Final Thoughts

Today is the last day campus is technically open before the break.  The whole university is on holiday from Monday 12/23 through Friday 12/27.  And I have to say, campus is Q-U-I-E-T today – unless you are in the Z Smith Reynolds Library, where they are putting in a new floor in the lobby, as well as digging a trench for more power outlets.  It was strange to see the ZSR Starbucks so empty when normally it is one of the most bustling places on campus.

I have a few final thoughts to share before break , and they are on the subject of Finals.  Final grades appear to have been posted in WIN, our online records system for students; at least I could see all of my individual advisees’ grades.  For students who have signed a FERPA (Family Educational Right to Privacy Act) form, grades should also be coming home via US Mail.  For information about FERPA and grade reporting, please see the Parents’ Page FAQ and look under the Academics section.

To add a bit of perspective to grades for families of freshmen, my personal experience and the trend I have seen with all my years of advising students is that typically the first semester is the worst semester gradewise.  This is the first time your Deacs have been through a set of midterms and finals and the first time they have been tasked with college level work.  It is a big adjustment.  And if you were used to seeing all As or As and the occasional B in high school, you might well be seeing more Bs and Cs and fewer As.

Don’t panic.  And please don’t stress your students out about the grades – they are often *highly* stressed about discussing grades with you.  My anecdotal conversations with a lot of students over the years suggests to me that they are keenly aware of thinking they might be disappointing you (even if they are imagining that).

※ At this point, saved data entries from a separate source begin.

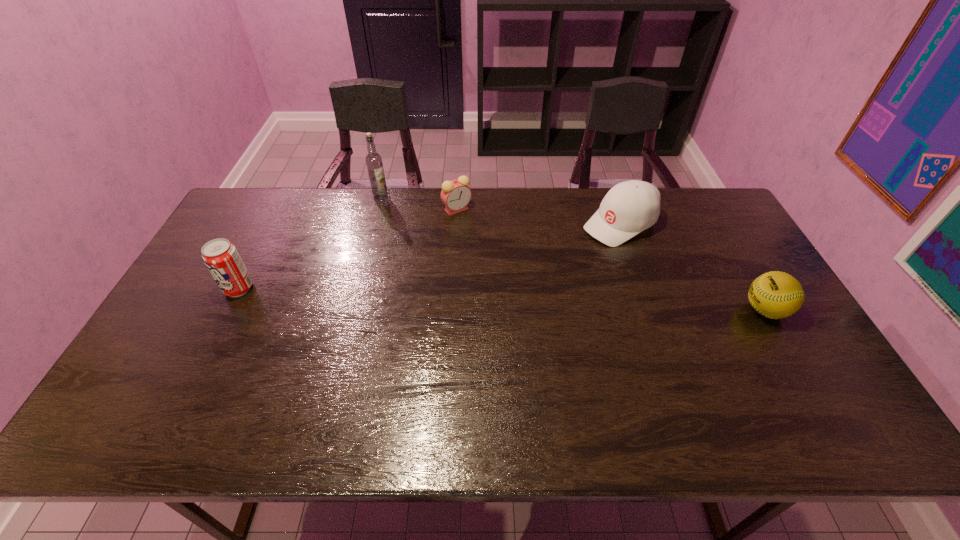 Locate an element on the screen. This screenshot has height=540, width=960. the leftmost object is located at coordinates (221, 257).

The height and width of the screenshot is (540, 960). What are the coordinates of `softball` in the screenshot? It's located at (775, 294).

Locate an element on the screen. The image size is (960, 540). vodka is located at coordinates (374, 164).

At what (x,y) coordinates should I click in order to perform the action: click on the fourth object from right to left. Please return your answer as a coordinate pair (x, y). This screenshot has width=960, height=540. Looking at the image, I should click on (374, 164).

This screenshot has height=540, width=960. I want to click on alarm clock, so click(455, 194).

Find the location of a particular element. the fourth object from left to right is located at coordinates (630, 207).

Identify the location of free point located on the right of the soda can. point(288,288).

At what (x,y) coordinates should I click in order to perform the action: click on free space located on the logo side of the softball. Please return your answer as a coordinate pair (x, y). This screenshot has width=960, height=540. Looking at the image, I should click on (631, 310).

At what (x,y) coordinates should I click in order to perform the action: click on vacant space located on the logo side of the softball. Please return your answer as a coordinate pair (x, y). Looking at the image, I should click on (717, 310).

In order to click on vacant area located 0.220m on the logo side of the softball in this screenshot , I will do `click(663, 310)`. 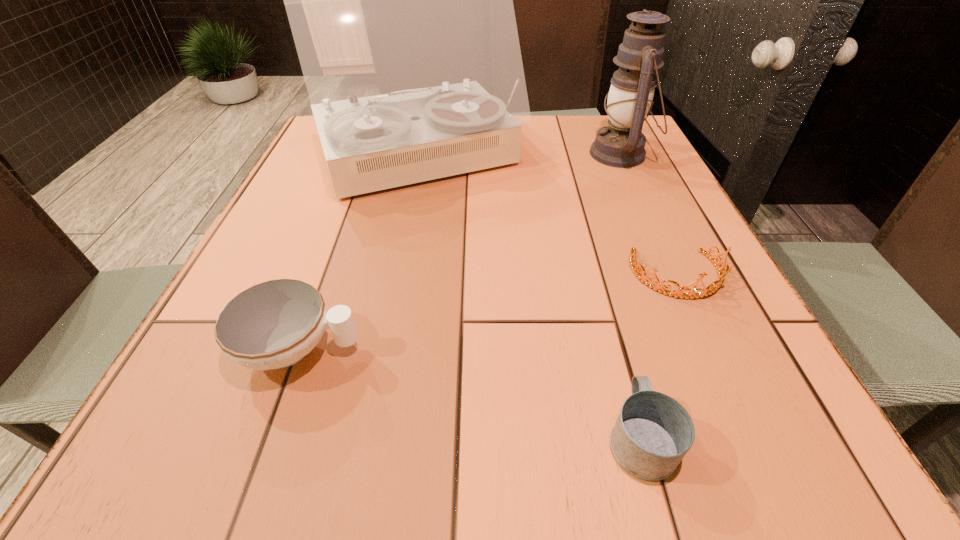 Find the location of a particular element. The image size is (960, 540). vacant space located 0.320m on the side of the nearest object with the handle is located at coordinates (590, 255).

This screenshot has height=540, width=960. I want to click on free space located on the side of the nearest object with the handle, so click(604, 303).

Locate an element on the screen. free space located on the side of the nearest object with the handle is located at coordinates (604, 303).

Where is `record player at the far edge`? This screenshot has height=540, width=960. record player at the far edge is located at coordinates (400, 0).

Locate an element on the screen. oil lamp present at the far edge is located at coordinates (621, 144).

Locate an element on the screen. This screenshot has height=540, width=960. object situated at the near edge is located at coordinates (653, 432).

Identify the location of record player that is at the left edge. (400, 0).

At what (x,y) coordinates should I click in order to perform the action: click on chinaware present at the left edge. Please return your answer as a coordinate pair (x, y). Image resolution: width=960 pixels, height=540 pixels. Looking at the image, I should click on [x=274, y=324].

Identify the location of oil lamp that is at the right edge. (621, 144).

This screenshot has width=960, height=540. I want to click on tiara that is positioned at the right edge, so click(722, 272). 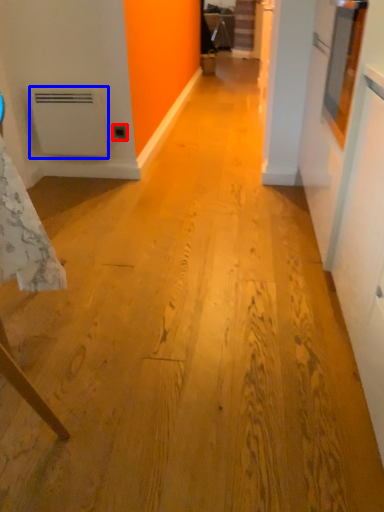 Question: Among these objects, which one is nearest to the camera, electric outlet (highlighted by a red box) or water heater (highlighted by a blue box)?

When you talk to your students about grades, I would urge you to think about asking some reflection questions – things like “what did you do well in your classes?  what might you have done differently?  if you knew then what you know now, how would you change how you studied or prepared for classwork and exams?”  Sometimes by focusing on process (not outcomes) you can help them think about improving their study or work habits, which ought to lead to better outcomes.

Just to keep you apprised of the schedule for the Daily Deac, since the University is closed all of next week and our crack staff has some PTO as well, we’re going to feature some Pictures of the Day between now and New Years.  But we’ll be back in January and will bring you all the news that’s fit to print, as the saying goes.

Until then, we wish you a wonderful holiday with your students.  And thanks as always for reading the Daily Deac!